Результат военных действий должен был разочаровать убежденных сторонников штыка. В ходе войны штыковую рану получило всего 650 чел., или 0,7 % всех раненых, рану пикой или саблей – 1146 чел., или 1,2 %. Абсолютное большинство ранений выпадает на винтовочные – 56 062 чел. или 91,6 %. Раны от огня артиллерии получили 5084 чел., или 8,4 %399. Впрочем, превосходство в стрелковом
Трофеями немцев стали 602 полевых и 1362 тяжелых орудия, 1770 тыс. ружей, огромное количество боеприпасов и военного имущества. В ожидании неизбежного и очевидно близкого мира гарнизон французской столицы после разоружения был интернирован в городе. Германское командование просто не имело возможности вывезти и расположить где-либо новую волну пленных400. Практически вся довоенная французская армия перестала существовать, в плен к немцам попало 110 полков линейной и гвардейской пехоты, 59 полков кавалерии, шесть полков морских пехотинцев, один полк конных жандармов. Ту же судьбу разделили 44 вновь образованных полка линейной пехоты и приблизительно такое же количество мобильной гвардии401. Это был настоящий триумф германского оружия.

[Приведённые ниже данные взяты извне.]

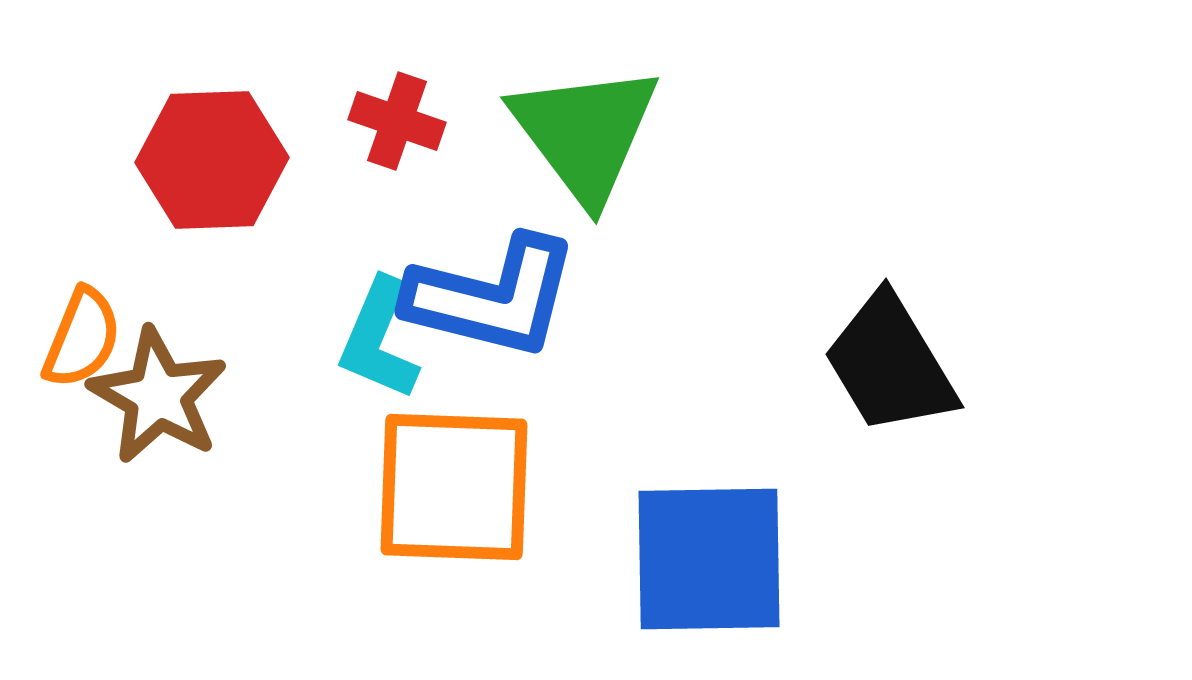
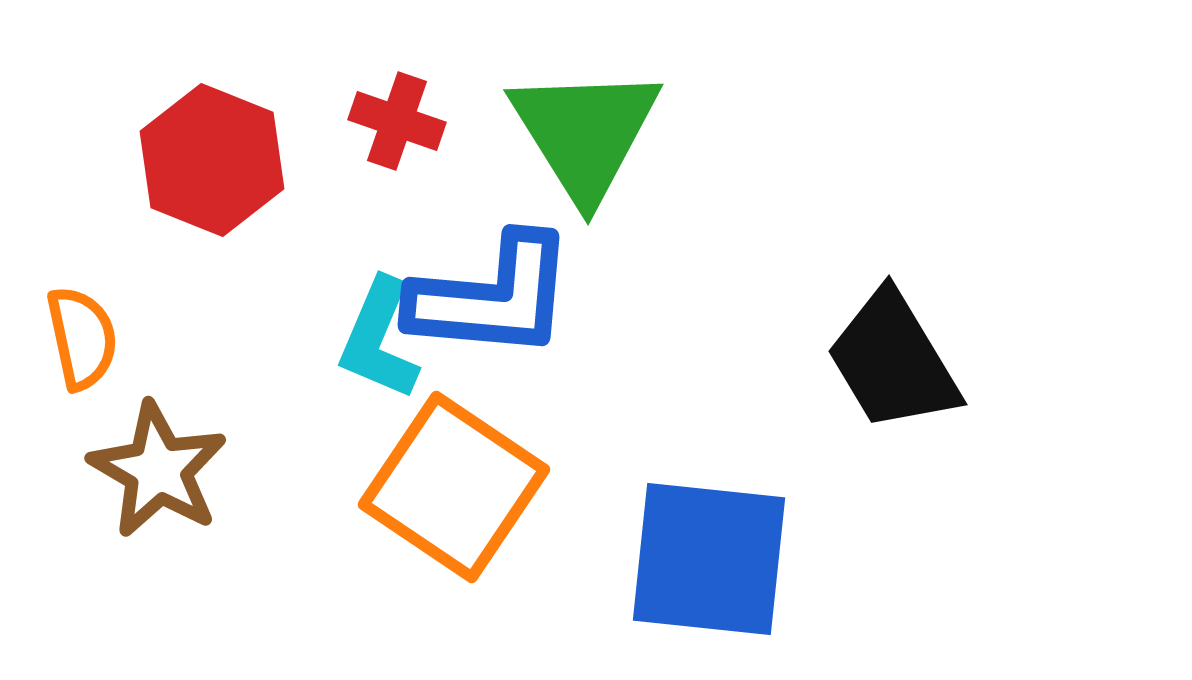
green triangle: rotated 5 degrees clockwise
red hexagon: rotated 24 degrees clockwise
blue L-shape: rotated 9 degrees counterclockwise
orange semicircle: rotated 34 degrees counterclockwise
black trapezoid: moved 3 px right, 3 px up
brown star: moved 74 px down
orange square: rotated 32 degrees clockwise
blue square: rotated 7 degrees clockwise
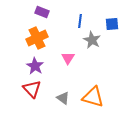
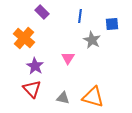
purple rectangle: rotated 24 degrees clockwise
blue line: moved 5 px up
orange cross: moved 13 px left; rotated 25 degrees counterclockwise
gray triangle: rotated 24 degrees counterclockwise
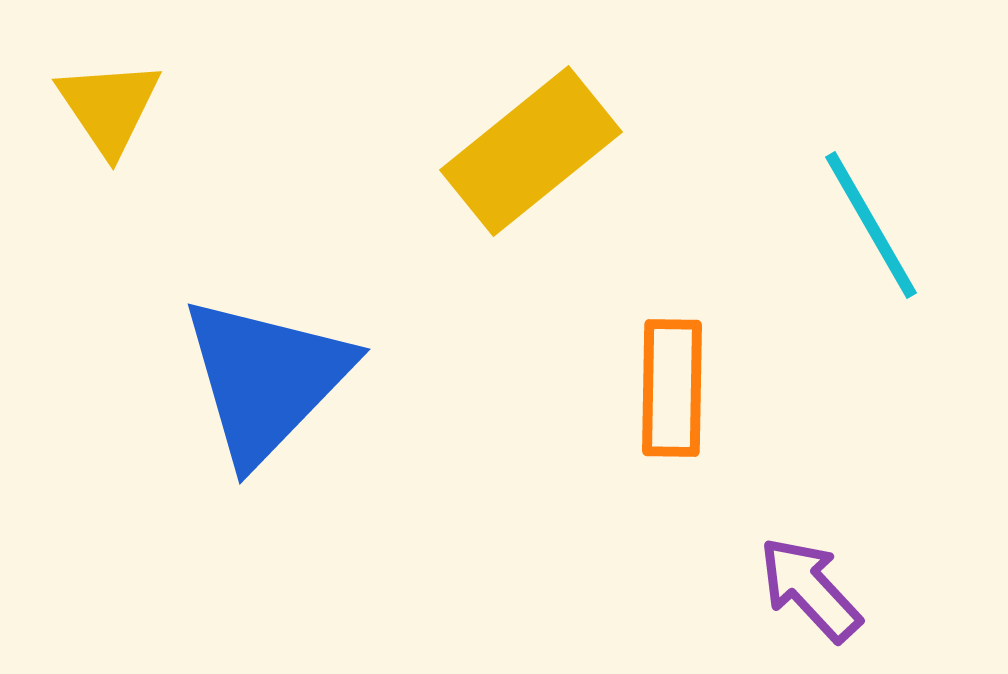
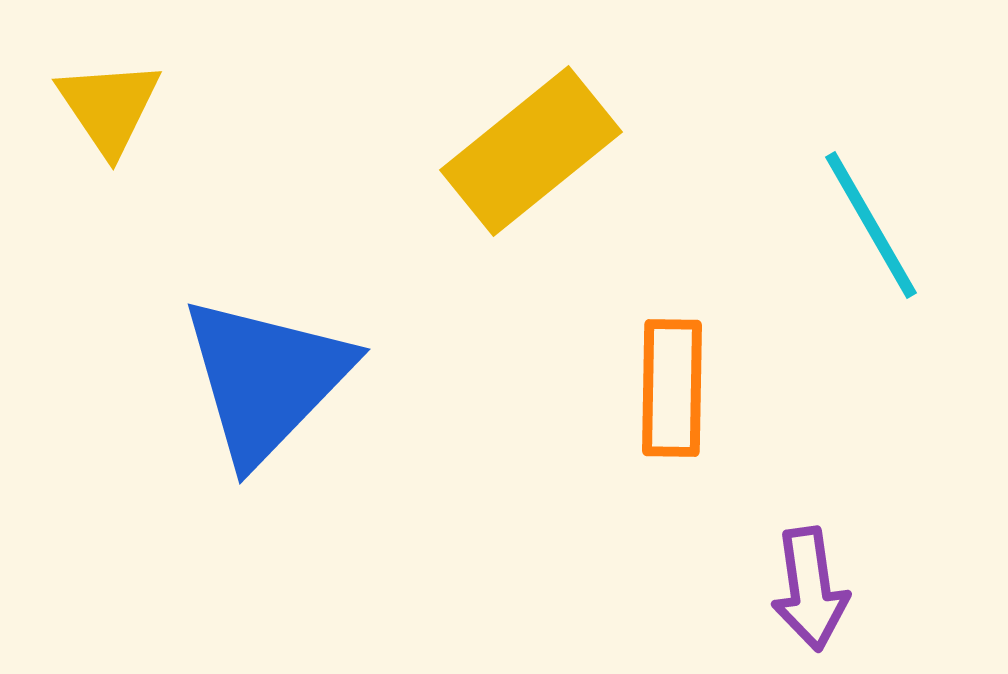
purple arrow: rotated 145 degrees counterclockwise
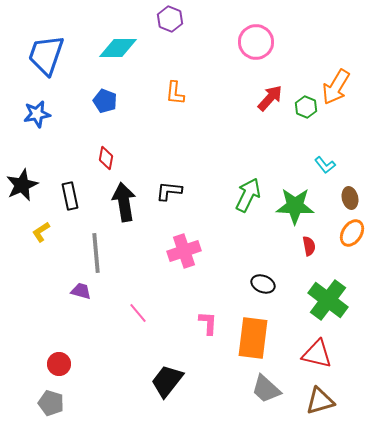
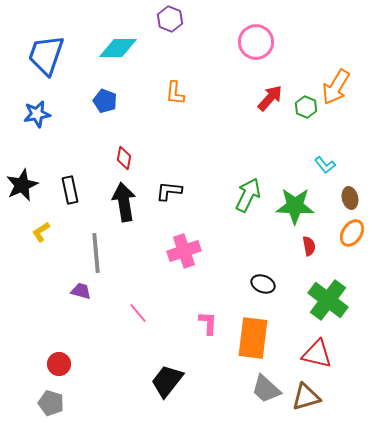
red diamond: moved 18 px right
black rectangle: moved 6 px up
brown triangle: moved 14 px left, 4 px up
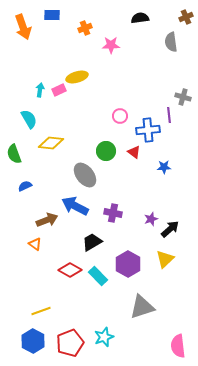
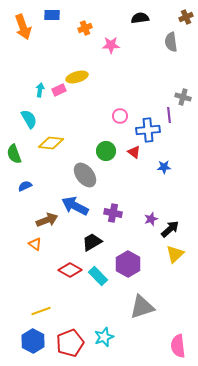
yellow triangle: moved 10 px right, 5 px up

Основным принципом ведения войны уже во времена наполеоновских войн, которые характеризовались отсутствием сплошного фронта борьбы и незначительной пропускной способностью дорог, не позволявших быстрый одновременный маневр крупными силами, становится принцип, сформулированный позже Гельмутом фон Мольтке: «Идти порознь, драться вместе», чтобы быть сильнее в нужный момент в нужном месте. Без отлаженного штаба достичь этого невозможно. С развитием сети железных дорог, введением всеобщей воинской повинности возросло значение взаимосвязанных плана мобилизационного и плана боевых действий, а следовательно, и тех армейских институтов, где эти планы разрабатывались. ГШ можно уподобить рулевому управлению судном: чем крупнее водоизмещение и больше скорость, тем сложнее система управления кораблем. В посленаполеоновскую эпоху в европейских странах произошел откат в процессе становления этого учреждения.
В России служба Генерального штаба и сам этот институт в начале XIX века находились еще в зачаточном состоянии. К. Клаузевиц вспоминал о невысоком профессиональном уровне генерал-квартирмейстера русской армии в начале войны 1812 года – генерала Мухина: «Назначен он был на эту должность лишь потому, что он выделялся искусством съемки местности и черчения карт. В армиях, еще отсталых в отношении образования, эта специальность обычно почитается воплощением всей военной науки»402. Следовательно, даже копирование европейских норм в этот период современники оценивали положительно (см. оценки Обручева в первой главе).
Франция, остававшаяся и после Наполеона I законодательницей в ряде военных вопросов, пошла по пути формирования корпуса офицеров, причисленных к Генеральному штабу, то есть прошедших курс академии (основанной в 1818 году бывшим маршалом Наполеона Гувионом Сен-Сиром) и имевших первоочередное право на занятие командных и штабных должностей. Однако «вместо протекционизма житейского на сцену был выдвинут протекционизм науки, знаний. Оторванность от армии, цеховой характер созданного вновь учреждения (ГШ. – О. А.), отсутствие хорошей подготовки в самом генеральном штабе не создали ему авторитета ни в войсках, ни у старших начальников. Поражения 1870 года нанесли окончательный удар престижу этого учреждения»403. Примерно такая же система установилась и в Австрии: «До семидесятых годов XIX столетия генеральный штаб был невелик по своему составу, образуя 5-е отделение военного министерства»404. Австрийцы и французы пошли на реформы Генерального штаба только после поражений, соответственно в 1866-м и в 1871 годах405.